The pre-computed gamuts at resolutions of 1 and 10 bins per unit L,H are included as Numpy binary files (30 MB).

limits provides functions to compute and visualize the limits of the human gamut (optimal colour stimuli, a.k.a. MacAdam limits). As explained on Bruce Lindbloom's website they are obtained by considering all possible step-functions as spectral distributions. The conversion from light spectrum to XYZ colour is made with colour (the computed limits can be compared with the crude triangulation provided by this package). To triangulate the limit surface in 3D the script relies on scipy.spatial (this is required by method 1 above).
The pre-computed limits at resolutions of 1, 5, 10, 20 nm are included as Numpy binary files (4.5 MB).

slices provides functions to draw slices in the colour space: L-H planes as a function of C (or for the maximum possible C), C-H planes as a function of L, and L-C planes as a function of H.

maps provides functions to generate colour maps for Matplotlib, and/or written as png images. Three kinds of cmaps are implemented, which separate the different perceptual dimensions: equi-luminant (varying only in H, at the max C), diverging (varying only in C between two hues H1 and H2), and mono-hue (varying only in L, at the maximum C). It includes utility functions for testing a cmap on mock data, and for displaying the path taken by a cmap in the colour space.

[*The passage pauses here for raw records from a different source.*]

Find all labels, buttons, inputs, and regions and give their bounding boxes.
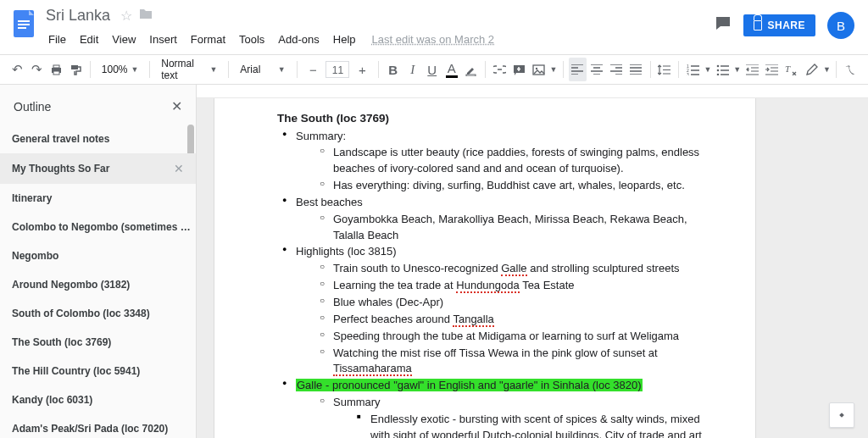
share-label: SHARE: [767, 19, 805, 31]
outline-title: Outline: [14, 100, 51, 114]
editing-mode-more[interactable]: ▼: [823, 58, 832, 81]
menu-file[interactable]: File: [42, 30, 72, 49]
text: Learning the tea trade at Hundungoda Tea…: [314, 278, 703, 294]
outline-item[interactable]: The South (loc 3769): [0, 328, 196, 357]
text: Summary: [333, 396, 381, 408]
svg-rect-7: [71, 65, 78, 69]
explore-button[interactable]: [829, 402, 854, 428]
text: Blue whales (Dec-Apr): [314, 295, 703, 311]
ruler[interactable]: [197, 85, 868, 98]
align-right-icon[interactable]: [608, 58, 626, 81]
svg-rect-2: [18, 24, 30, 25]
outline-item[interactable]: Negombo: [0, 241, 196, 270]
svg-point-15: [717, 64, 720, 67]
font-size-control[interactable]: − 11 +: [302, 58, 373, 81]
outline-item[interactable]: Kandy (loc 6031): [0, 385, 196, 414]
menu-help[interactable]: Help: [327, 30, 362, 49]
outline-item[interactable]: Around Negombo (3182): [0, 270, 196, 299]
italic-icon[interactable]: I: [403, 58, 421, 81]
font-size-value[interactable]: 11: [326, 61, 349, 78]
highlighted-text: Galle - pronounced "gawl" in English and…: [296, 379, 643, 391]
insert-image-icon[interactable]: [530, 58, 548, 81]
undo-icon[interactable]: ↶: [8, 58, 26, 81]
menu-addons[interactable]: Add-ons: [272, 30, 325, 49]
bulleted-list-icon[interactable]: [714, 58, 732, 81]
font-inc-icon[interactable]: +: [351, 58, 373, 81]
zoom-select[interactable]: 100%▼: [96, 59, 145, 80]
text: Landscape is utter beauty (rice paddies,…: [314, 145, 703, 177]
line-spacing-icon[interactable]: [655, 58, 673, 81]
text: Watching the mist rise off Tissa Wewa in…: [314, 346, 703, 378]
header-bar: Sri Lanka ☆ File Edit View Insert Format…: [0, 0, 868, 54]
text: Train south to Unesco-recognized Galle a…: [314, 261, 703, 277]
doc-title[interactable]: Sri Lanka: [42, 5, 114, 26]
outline-list: General travel notes My Thoughts So Far✕…: [0, 125, 196, 438]
close-outline-icon[interactable]: ✕: [171, 98, 182, 114]
menu-view[interactable]: View: [106, 30, 142, 49]
bold-icon[interactable]: B: [384, 58, 402, 81]
last-edit-stamp[interactable]: Last edit was on March 2: [372, 33, 495, 46]
editing-mode-icon[interactable]: [804, 58, 821, 81]
highlight-icon[interactable]: [462, 58, 480, 81]
font-dec-icon[interactable]: −: [302, 58, 324, 81]
text: Highlights (loc 3815): [296, 245, 397, 258]
text: Perfect beaches around Tangalla: [314, 312, 703, 328]
menu-tools[interactable]: Tools: [233, 30, 270, 49]
remove-outline-icon[interactable]: ✕: [174, 162, 184, 175]
text: Best beaches: [296, 196, 363, 208]
redo-icon[interactable]: ↷: [28, 58, 46, 81]
comments-icon[interactable]: [715, 15, 732, 36]
numbered-list-more[interactable]: ▼: [704, 58, 712, 81]
text: Summary:: [296, 130, 346, 142]
svg-rect-8: [466, 75, 476, 76]
svg-text:T: T: [785, 64, 791, 74]
menu-edit[interactable]: Edit: [74, 30, 104, 49]
text: Goyambokka Beach, Marakolliya Beach, Mir…: [314, 212, 703, 244]
document-canvas[interactable]: The South (loc 3769) Summary: Landscape …: [197, 85, 868, 438]
avatar[interactable]: B: [827, 12, 854, 39]
outline-item[interactable]: South of Colombo (loc 3348): [0, 299, 196, 328]
underline-icon[interactable]: U: [423, 58, 441, 81]
svg-text:3: 3: [687, 72, 689, 75]
style-select[interactable]: Normal text▼: [155, 59, 223, 80]
print-icon[interactable]: [47, 58, 65, 81]
align-center-icon[interactable]: [588, 58, 606, 81]
folder-icon[interactable]: [139, 8, 153, 23]
page[interactable]: The South (loc 3769) Summary: Landscape …: [214, 98, 756, 438]
outline-item[interactable]: The Hill Country (loc 5941): [0, 357, 196, 385]
paint-format-icon[interactable]: [67, 58, 85, 81]
svg-rect-19: [839, 413, 844, 418]
align-justify-icon[interactable]: [627, 58, 645, 81]
outline-item[interactable]: Colombo to Negombo (sometimes …: [0, 213, 196, 241]
menu-insert[interactable]: Insert: [143, 30, 183, 49]
text: Endlessly exotic - bursting with scent o…: [352, 412, 703, 438]
text-color-icon[interactable]: A: [442, 58, 460, 81]
outline-item[interactable]: Adam's Peak/Sri Pada (loc 7020): [0, 414, 196, 438]
image-more[interactable]: ▼: [549, 58, 558, 81]
bulleted-list-more[interactable]: ▼: [733, 58, 742, 81]
collapse-toolbar-icon[interactable]: ㄟ: [842, 58, 860, 81]
indent-icon[interactable]: [763, 58, 781, 81]
insert-link-icon[interactable]: [491, 58, 509, 81]
svg-point-11: [536, 67, 537, 69]
outdent-icon[interactable]: [743, 58, 761, 81]
outline-item[interactable]: Itinerary: [0, 184, 196, 213]
lock-icon: [754, 20, 762, 30]
share-button[interactable]: SHARE: [743, 14, 815, 36]
font-select[interactable]: Arial▼: [234, 59, 291, 80]
numbered-list-icon[interactable]: 123: [684, 58, 702, 81]
add-comment-icon[interactable]: [510, 58, 528, 81]
docs-logo[interactable]: [7, 7, 41, 41]
star-icon[interactable]: ☆: [120, 8, 132, 24]
align-left-icon[interactable]: [569, 58, 587, 81]
menu-format[interactable]: Format: [185, 30, 231, 49]
clear-format-icon[interactable]: T: [782, 58, 800, 81]
svg-point-17: [717, 73, 720, 75]
toolbar: ↶ ↷ 100%▼ Normal text▼ Arial▼ − 11 + B I…: [0, 54, 868, 85]
outline-panel: Outline ✕ General travel notes My Though…: [0, 85, 197, 438]
svg-rect-6: [53, 71, 59, 75]
svg-rect-1: [18, 20, 30, 22]
text: Has everything: diving, surfing, Buddhis…: [314, 178, 703, 194]
outline-item[interactable]: General travel notes: [0, 125, 196, 153]
outline-item[interactable]: My Thoughts So Far✕: [0, 153, 196, 184]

The package comes with five notebooks, which demonstrate the use of the five scripts.
Static renderings of the notebooks can also be seen on nbviewer:
1. Conversions between colour spaces
2. Mapping the sRGB gamut
3. Mapping the human gamut
4. Slicing the LCH space
5. Making custom colour maps
Additional case study: 5.1 Helix colour scheme


This package is provided "as is", with no warranty of any kind.
The code can be freely used by whoever wants to explore modern colour theory.